:: DATA
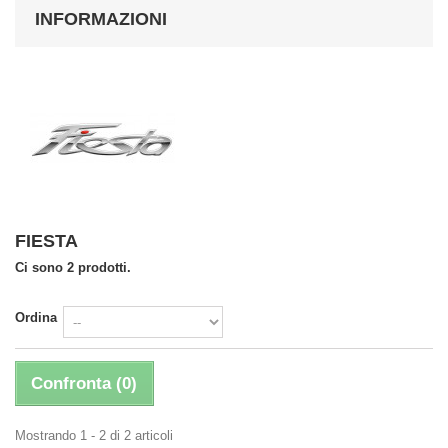
INFORMAZIONI
FIESTA
Ci sono 2 prodotti.
Ordina
Confronta (
0
)
Mostrando 1 - 2 di 2 articoli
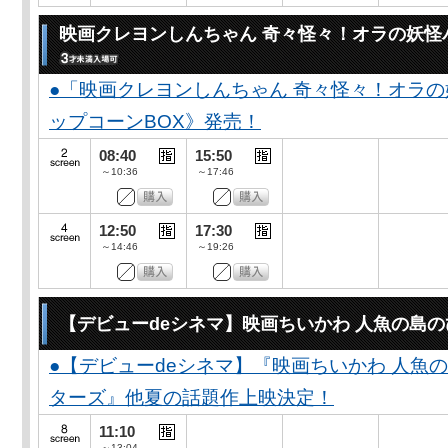
映画クレヨンしんちゃん 奇々怪々！オラの妖怪
●「映画クレヨンしんちゃん 奇々怪々！オラの
ップコーンBOX》発売！
08:40
15:50
～10:36
～17:46
12:50
17:30
～14:46
～19:26
【デビューdeシネマ】映画ちいかわ 人魚の島
●【デビューdeシネマ】『映画ちいかわ 人魚
ターズ』他夏の話題作上映決定！
11:10
～13:04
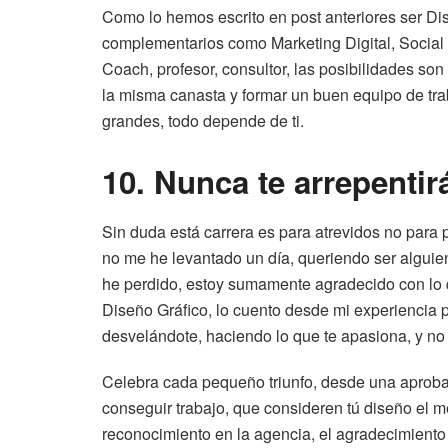
Como lo hemos escrito en post anteriores ser Dise
complementarios como Marketing Digital, Social
Coach, profesor, consultor, las posibilidades son
la misma canasta y formar un buen equipo de tra
grandes, todo depende de ti.
10. Nunca te arrepentir
Sin duda está carrera es para atrevidos no para 
no me he levantado un día, queriendo ser alguie
he perdido, estoy sumamente agradecido con lo q
Diseño Gráfico, lo cuento desde mi experiencia p
desvelándote, haciendo lo que te apasiona, y no 
Celebra cada pequeño triunfo, desde una aprobac
conseguir trabajo, que consideren tú diseño el m
reconocimiento en la agencia, el agradecimiento d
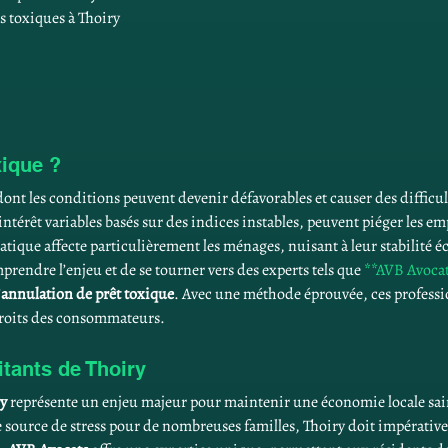
s toxiques à Thoiry
xique ?
 dont les conditions peuvent devenir défavorables et causer des difficul
’intérêt variables basés sur des indices instables, peuvent piéger les e
atique affecte particulièrement les ménages, nuisant à leur stabilité é
prendre l’enjeu et de se tourner vers des experts tels que 
**AVB Avoca
’
annulation de prêt toxique
. Avec une méthode éprouvée, ces professio
 droits des consommateurs.
itants de Thoiry
ry
 représente un enjeu majeur pour maintenir une économie locale sain
 source de stress pour de nombreuses familles, Thoiry doit impérativ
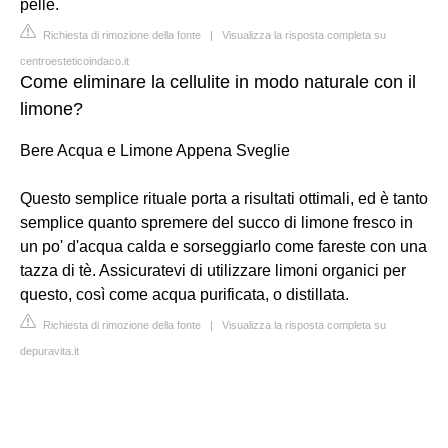
pelle.
Richiesta di rimozione della fonte
|
Visualizza la risposta completa su
centroesteticoindaco.it
Come eliminare la cellulite in modo naturale con il
limone?
Bere Acqua e Limone Appena Sveglie
Questo semplice rituale porta a risultati ottimali, ed è tanto
semplice quanto spremere del succo di limone fresco in
un po' d'acqua calda e sorseggiarlo come fareste con una
tazza di tè. Assicuratevi di utilizzare limoni organici per
questo, così come acqua purificata, o distillata.
Richiesta di rimozione della fonte
|
Visualizza la risposta completa su
depuravita.it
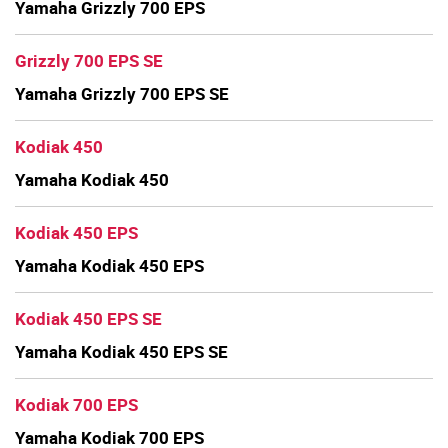
Yamaha Grizzly 700 EPS
Grizzly 700 EPS SE
Yamaha Grizzly 700 EPS SE
Kodiak 450
Yamaha Kodiak 450
Kodiak 450 EPS
Yamaha Kodiak 450 EPS
Kodiak 450 EPS SE
Yamaha Kodiak 450 EPS SE
Kodiak 700 EPS
Yamaha Kodiak 700 EPS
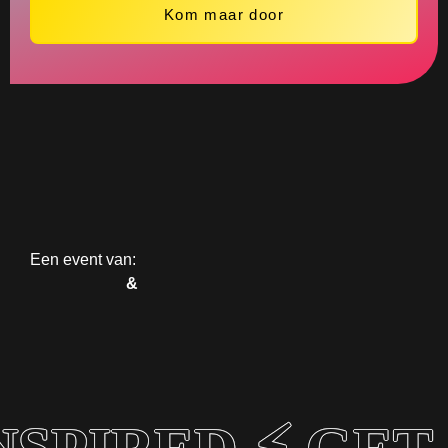
Kom maar door
Een event van:
&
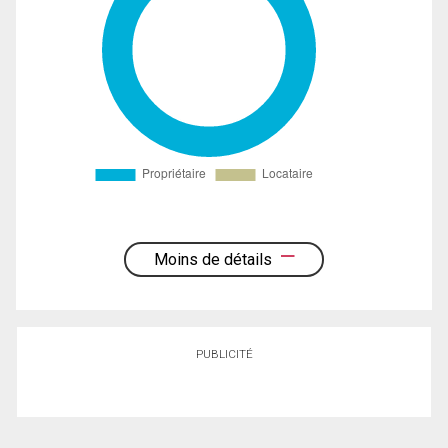
Moins de détails
PUBLICITÉ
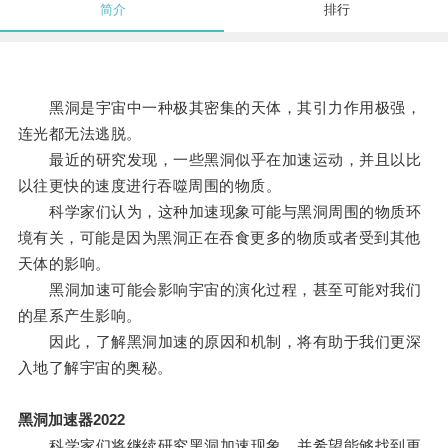
简介
排行
黑洞是宇宙中一种极其密集的天体，其引力作用极强，
连光都无法逃脱。
最近的研究发现，一些黑洞似乎在加速运动，并且以比
以往更快的速度进行吞噬周围的物质。
科学家们认为，这种加速现象可能与黑洞周围的物质环
境有关，可能是因为黑洞正在吞食更多的物质或者受到其他
天体的影响。
黑洞加速可能会影响宇宙的演化过程，甚至可能对我们
的星系产生影响。
因此，了解黑洞加速的原因和机制，将有助于我们更深
入地了解宇宙的奥秘。
黑洞加速器2022
科学家们将继续研究黑洞加速现象，并希望能够找到更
::::
## TASK BRIEF
Each entry above is to be duplicated exactly, and its pictures omitted.

## SOLUTION TO THE PROBLEM
INFORMAZIONI
FIESTA
Ci sono 2 prodotti.
Ordina
Confronta (
0
)
Mostrando 1 - 2 di 2 articoli
映画クレヨンしんちゃん 奇々怪々！オラの妖怪
●「映画クレヨンしんちゃん 奇々怪々！オラの
ップコーンBOX》発売！
08:40
15:50
～10:36
～17:46
12:50
17:30
～14:46
～19:26
【デビューdeシネマ】映画ちいかわ 人魚の島
●【デビューdeシネマ】『映画ちいかわ 人魚
ターズ』他夏の話題作上映決定！
11:10
～13:04
Como lo hemos escrito en post anteriores ser Dise
complementarios como Marketing Digital, Social
Coach, profesor, consultor, las posibilidades son
la misma canasta y formar un buen equipo de tra
grandes, todo depende de ti.
10. Nunca te arrepentir
Sin duda está carrera es para atrevidos no para 
no me he levantado un día, queriendo ser alguie
he perdido, estoy sumamente agradecido con lo q
Diseño Gráfico, lo cuento desde mi experiencia p
desvelándote, haciendo lo que te apasiona, y no 
Celebra cada pequeño triunfo, desde una aprobac
conseguir trabajo, que consideren tú diseño el m
reconocimiento en la agencia, el agradecimiento d
s toxiques à Thoiry
xique ?
 dont les conditions peuvent devenir défavorables et causer des difficul
’intérêt variables basés sur des indices instables, peuvent piéger les e
atique affecte particulièrement les ménages, nuisant à leur stabilité é
prendre l’enjeu et de se tourner vers des experts tels que 
**AVB Avoca
’
annulation de prêt toxique
. Avec une méthode éprouvée, ces professio
 droits des consommateurs.
itants de Thoiry
ry
 représente un enjeu majeur pour maintenir une économie locale sain
 source de stress pour de nombreuses familles, Thoiry doit impérativ
pelle.
Richiesta di rimozione della fonte
|
Visualizza la risposta completa su
centroesteticoindaco.it
Come eliminare la cellulite in modo naturale con il
limone?
Bere Acqua e Limone Appena Sveglie
Questo semplice rituale porta a risultati ottimali, ed è tanto
semplice quanto spremere del succo di limone fresco in
un po' d'acqua calda e sorseggiarlo come fareste con una
tazza di tè. Assicuratevi di utilizzare limoni organici per
questo, così come acqua purificata, o distillata.
Richiesta di rimozione della fonte
|
Visualizza la risposta completa su
depuravita.it
Yamaha Grizzly 700 EPS
Grizzly 700 EPS SE
Yamaha Grizzly 700 EPS SE
Kodiak 450
Yamaha Kodiak 450
Kodiak 450 EPS
Yamaha Kodiak 450 EPS
Kodiak 450 EPS SE
Yamaha Kodiak 450 EPS SE
Kodiak 700 EPS
Yamaha Kodiak 700 EPS
Kom maar door
Een event van:
&
Moins de détails
PUBLICITÉ
简介
排行
黑洞是宇宙中一种极其密集的天体，其引力作用极强，
连光都无法逃脱。
最近的研究发现，一些黑洞似乎在加速运动，并且以比
以往更快的速度进行吞噬周围的物质。
科学家们认为，这种加速现象可能与黑洞周围的物质环
境有关，可能是因为黑洞正在吞食更多的物质或者受到其他
天体的影响。
黑洞加速可能会影响宇宙的演化过程，甚至可能对我们
的星系产生影响。
因此，了解黑洞加速的原因和机制，将有助于我们更深
入地了解宇宙的奥秘。
黑洞加速器2022
科学家们将继续研究黑洞加速现象，并希望能够找到更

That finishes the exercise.